New Scholarship: We’re Obsolete!

A madman ran into the marketplace shouting that law teaching was dead and that we had killed it. But how did we do this? How could we drink up the sea? Who gave us the sponge to wipe away the entire horizon?  Apparently, we did it because we invented large language models. Or that’s one possible implication of this scholarship on SSRN:

Here’s the abstract:

Large language models (LLMs) are increasingly promoted as educational tutors, yet most evaluations focus on domains with a single ground truth. Many disciplines, however, hinge on judgment: reasoning, weighing ambiguity, and reaching defensible conclusions. Law provides a sharp test. We conducted a blinded evaluation of short-answer tutoring in contracts courses with sixteen U.S. law professors. Participants created 40 representative questions, wrote answers, and judged 2,918 anonymized comparisons between human and LLM responses. Professors rated LLMs far higher than their peers (average win rate = 75.33%), with models performing similarly to the best instructor. LLM responses were also rarely flagged as harmful (3.53% vs 12.06% for professors). Preferences for LLM answers were consistent across evaluators and reflected shared professional standards. Our evaluation can be reliably extended to additional models by employing a separate LLM as a judge, rendering expert agreement an effective, scalable method to evaluate AI tutors in judgment-rich domains.

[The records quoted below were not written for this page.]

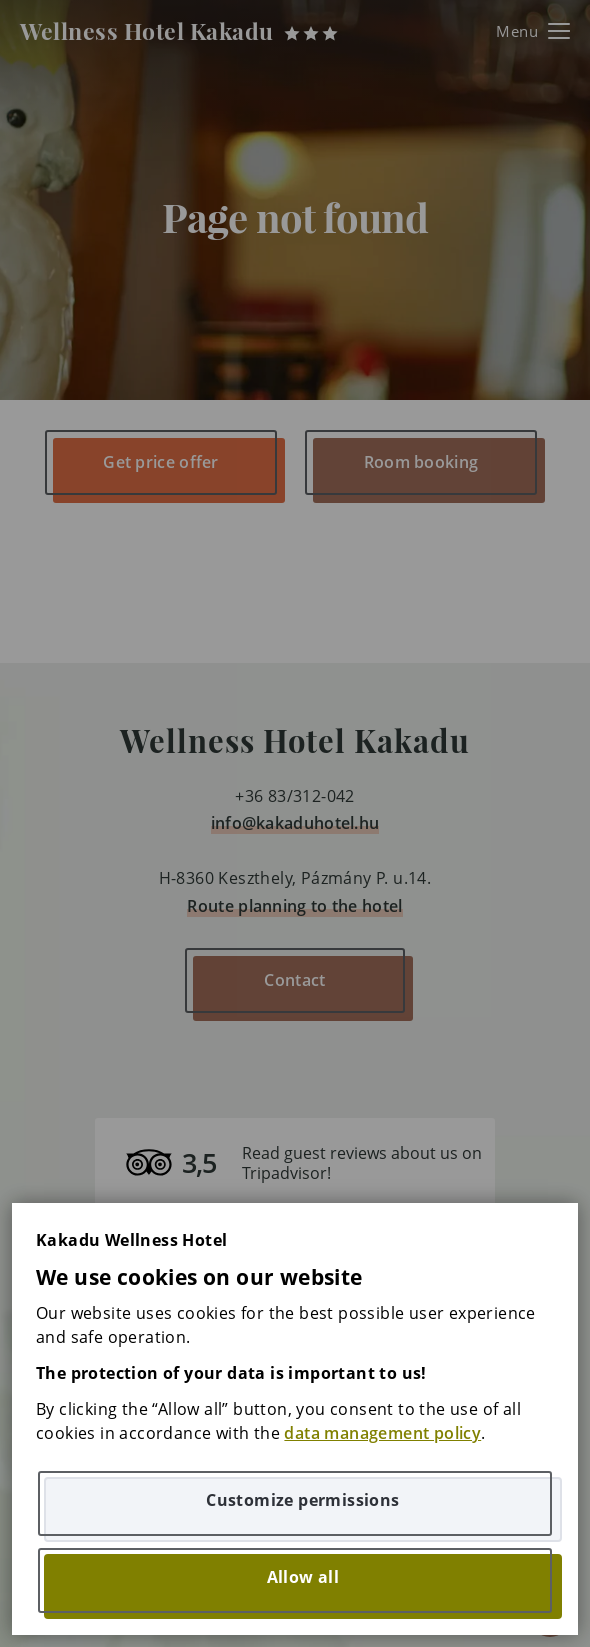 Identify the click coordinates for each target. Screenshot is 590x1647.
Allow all (303, 1577)
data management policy (382, 1433)
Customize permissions (302, 1500) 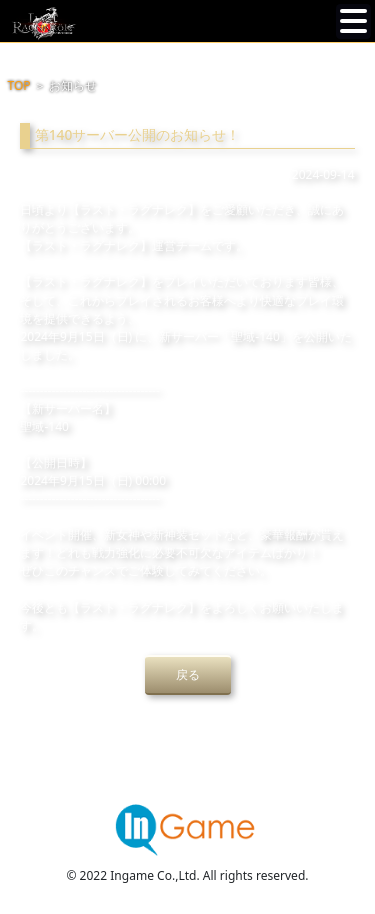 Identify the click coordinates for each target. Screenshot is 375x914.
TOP (19, 85)
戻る (188, 674) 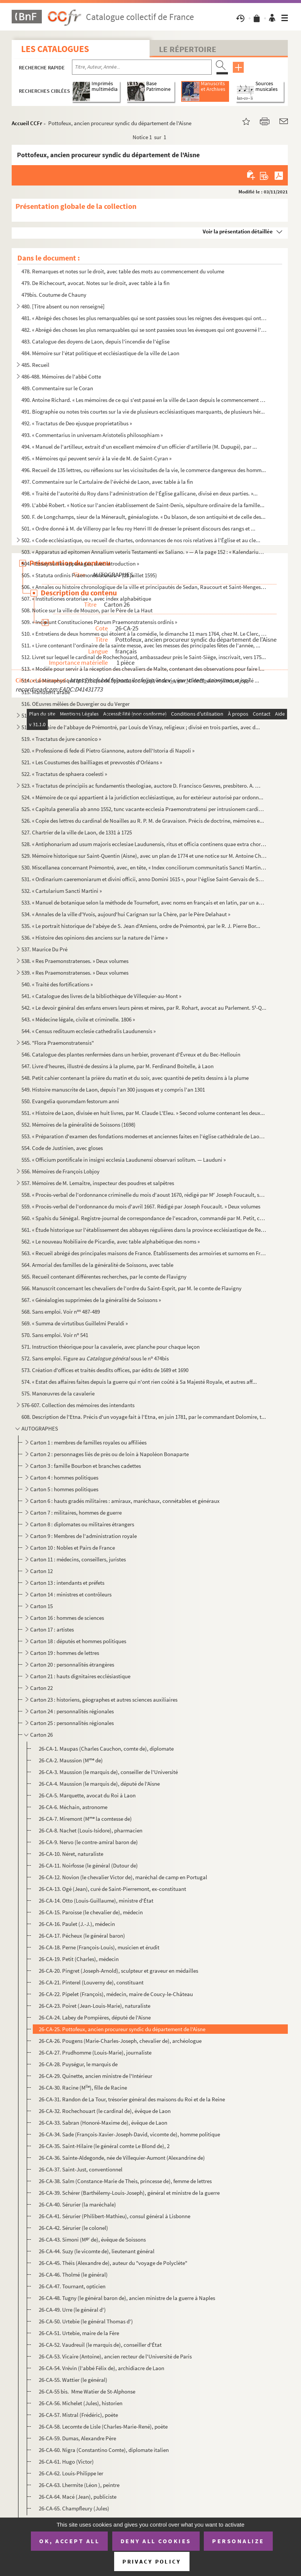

Take heart. This tremendous event has not yet reached the ears of the professoriate. The light of the stars requires time; deeds, though done, still require time to be seen and heard. This deed is still more distant from us than most distant stars.

But beware. The madman is seeking entry into our lecture halls and casebooks, insinuating his ideas into our thoughts through the Social Science Research Network. He seeks entry to our classrooms. “What are these lecture halls now,” he implores, “if they are not the tombs and sepulchers of legal education?”